They told us that nobody will repair a wet a iPhone. So, upon their advice, we booked a genius appointment at the Apple Store in the suburbs of Cologne:


There, we can exchange our wet phone with a refurbished iPhone 5 for 250 euros. Not cheap, but we can put my husband's SIM card into the refurbished phone, and he'll be on his way.

We're trying not to think about all the nice meals, wines, or clothes we could have bought for that price. :-(

Originally Posted by PortMoresby:

I'd be inclined to contact the original source of the phone and see if they can Fedex a replacement.
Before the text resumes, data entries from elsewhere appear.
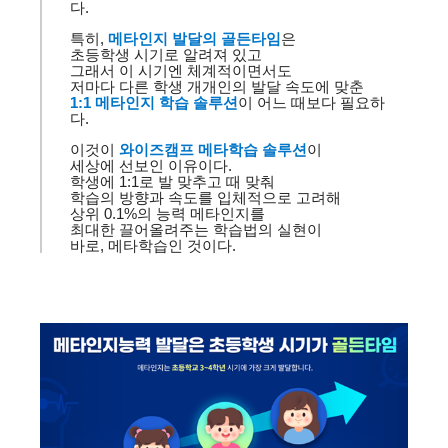
다
.
특히
,
메타인지 발달의
골든타임
은
초등학생 시기로 알려져 있고
그래서 이 시기엔 체계적이면서도
저마다 다른 학생 개개인의 발달 속도에 맞춘
1:1
메타인지 학습 솔루션
이 어느 때보다 필요하
다
.
이것이
와이즈캠프
메타학습 솔루션
이
세상에 선보인 이유이다
.
학생에
1:1
로 발 맞추고 때 맞춰
학습의 방향과 속도를 입체적으로 고려해
상위
0.1%
의 능력 메타인지를
최대한 끌어올려주는 학습법의 실현이
바로
,
메타학습인 것이다
.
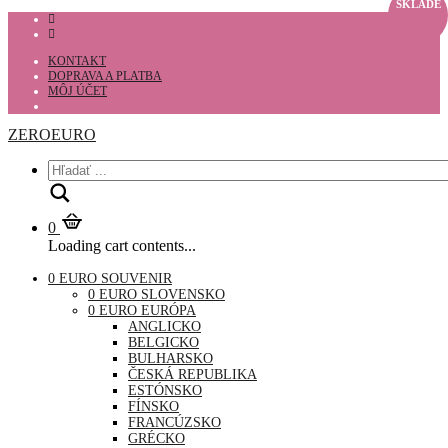
SKLADE
KONTAKT
DOPRAVA A PLATBA
MÔJ ÚČET
ZEROEURO
Hľadať
0
Loading cart contents...
0 EURO SOUVENIR
0 EURO SLOVENSKO
0 EURO EURÓPA
ANGLICKO
BELGICKO
BULHARSKO
ČESKÁ REPUBLIKA
ESTÓNSKO
FÍNSKO
FRANCÚZSKO
GRÉCKO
Be careful with that.  There might be a huge duty/tariff you'd have to pay to do so.  Check this out with your concierge before you take this route.  But if no customs fee, I'd probably get a new phone from back home, too.

Twitter: @DrFumblefinger

"We do not take a trip, a trip takes us".  John Steinbeck, from Travels with Charlie

I don't know much about Germany's import taxes, but there may be taxes on certain classes of merchandise beyond and in addition to VAT.   For example, in one country I know of, importing a car is associated with a tax of 100% of the value of the car.  And after that, you also pay VAT.

Twitter: @DrFumblefinger

"We do not take a trip, a trip takes us".  John Steinbeck, from Travels with Charlie

I do expect a tax. If it's terrible, my husband will do without a phone. I remember we had to pay a big tax even when bringing in our own (used) car from the USA to use during the two years we lived in Germany. It was cheaper to ship our own car to Germany than to buy or rent one for two years.


But, back to to phone...We will update this post with relevant news.
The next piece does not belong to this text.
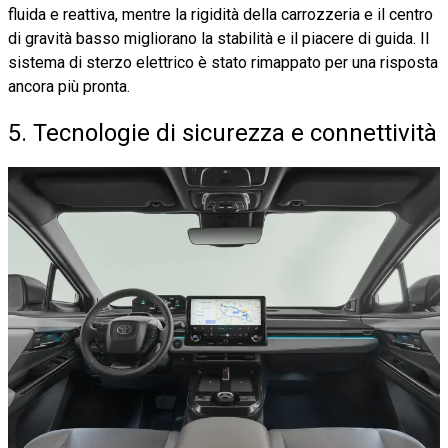
fluida e reattiva, mentre la rigidità della carrozzeria e il centro
di gravità basso migliorano la stabilità e il piacere di guida. Il
sistema di sterzo elettrico è stato rimappato per una risposta
ancora più pronta.
5. Tecnologie di sicurezza e connettività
While I know iPhone users can be very brand-loyal, if the price is too high, consider buying a cheap Android phone and using it with your SIM. At the end of the trip, you can put it back in a new iPhone, or (dare I say?) change sides...


The iPhone 5 uses yet another made-for-Apple incompatible SIM size, but phone stores will have a small plastic holder to retrofit it to the sizes used by others.

The best part of every trip is realizing that it has upset your expectations



Cologne's Apple store didn't have a US iPhone 5 in stock and the technician offered to order one for us. However, the phone would not arrive for a week, and we would be in London by then. So we made an Apple store genius bar appointment at London's Stratford City-Westfield location near the Olympic Park. WARNING: we made this appointment a week in advance, which is standard for Genius Bar schedules in Europe. (For laptop appointments, the wait is longer.)


The London store gave us the same answer, but they ordered the US version of the phone in hopes that it would arrive before we depart for Paris. We have already made appointments in Paris, but we suspect my husband will have to replace his phone at home.


The other, though expensive, option was to buy a new European version of the phone and use the old SIM car. But the price to do that was between 550 and 600 euros. The replacement price was 250 euros.



NO cooperation between Apple stores in different countries. We made FOUR visits to Apple stores—Cologne, London, and twice to the Paris Louvre store—before my husband was finally able to exchange his water-damaged iPhone 5 with a replacement. He bought his replacement for 249 euros, only 1 1/2 days before he finished his three-week Europe vacation. The Louvre Apple store (which is underground in the Carousel shopping mall) was packed with confused and anxious Apple product users. Some customer assistants spoke English, some did not, but we don't expect foreign language use in such stores. I don't understand why #Apple does not come up with a simpler system that would reduce the confusion in all of their stores, including the US locales.

There must be a better way to take your iPhone to Europe. And yes, the morale of the story is NOT to drop the phone in water while on vacation.